As I mentioned earlier, natural language-based systems usually come into mind when discussing AI. However, there are many other interesting areas within Artificial Intelligence such as Speech Recognition, Music Generation or Computer Vision. For the latter, I would like to highlight the subdomain Object Detection.
While around for some time, Object Detection gained importance due to its application in industries such as medical imaging, surveillance systems or self-driving cars. The primary tasks involved in Object Detection are localizing and classifying objects in images or video. The following images illustrate typical results of Object Detection where two objects have been localized (marked with a bounding box) and classified (labelled with text) in a single image. When applied to videos, Object Detection enables the tracking of objects from one frame to the next.
If you want to apply Object Detection, you usually don’t need to start from scratch as there are pre-trained open-source models available such as YOLO (You Only Look Once), Faster R-CNN or RetinaNet while YOLO is arguably the most popular one.
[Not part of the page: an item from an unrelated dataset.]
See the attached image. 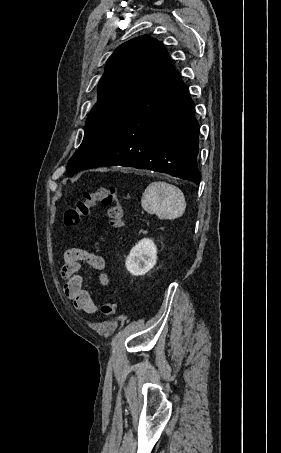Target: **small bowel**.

Both highlighted systems, the Agentic Systems using Large Language Models and Object Detection using YOLO, are just two introductory examples of AI applications. Many more AI systems are influencing our everyday lives already. Just think of NETFLIX recommending your next movie, the SPAM filter in your email account or Google tailoring advertisements to your preferences. These impressive, though specialized, capabilities could lead us after a while of thinking to the initial question of this blog post:
Are the machines rising?
I would argue that they are not, at least not yet. Current AI systems are designed and trained to perform well on very specific tasks such as text generation or Object Detection in images. This specialization limits their versatility in other domains. To overcome this situation, there is a significant development in combining individual capabilities into Multimodal Artificial Intelligence models. This new class of models can process different types of input such as images, video or text. Some examples are OpenAI’s GPT-4o (combines any combination of text, images or speech as input), kytai’s moshi (combines text and speech input), and LLaVA (combines image and text input).
The development of Multimodal Artificial Intelligence is seen by many as a crucial step towards achieving Artificial General Intelligence (AGI), which aims to match or even surpass human capabilities across a wide range of cognitive tasks.
Despite these advancements, all currently existing models, including the Multimodal models, still fall short in several key areas, including:
- Human-like reasoning and problem-solving
- Generalization across domains
- Capability to adapt to new situations
- Real time learning and understanding
- Context understanding
- Consciousness and self-awareness
- Creativity and Innovation
Only by addressing these challenges, we might witness an artificial system which comes close to human intelligence. Researchers and big tech companies like Microsoft, Google, Meta, OpenAI or Amazon are likely to pursue this path. Even if they do not succeed, there will be many new stepstones to highlight in future blog posts.
What´s next?
While the machines are not rising yet, AI development is progressing at a fast pace. Agentic Systems in combination with Multimodal models are creating opportunities for streamlining processes, automating tasks, and generating new business opportunities. At Cactus, we are exploring all these possibilities while keeping in mind critical issues such as data privacy, ethics and potential biases. As we move forward, we will continue to monitor these developments and share new milestones in future blog posts.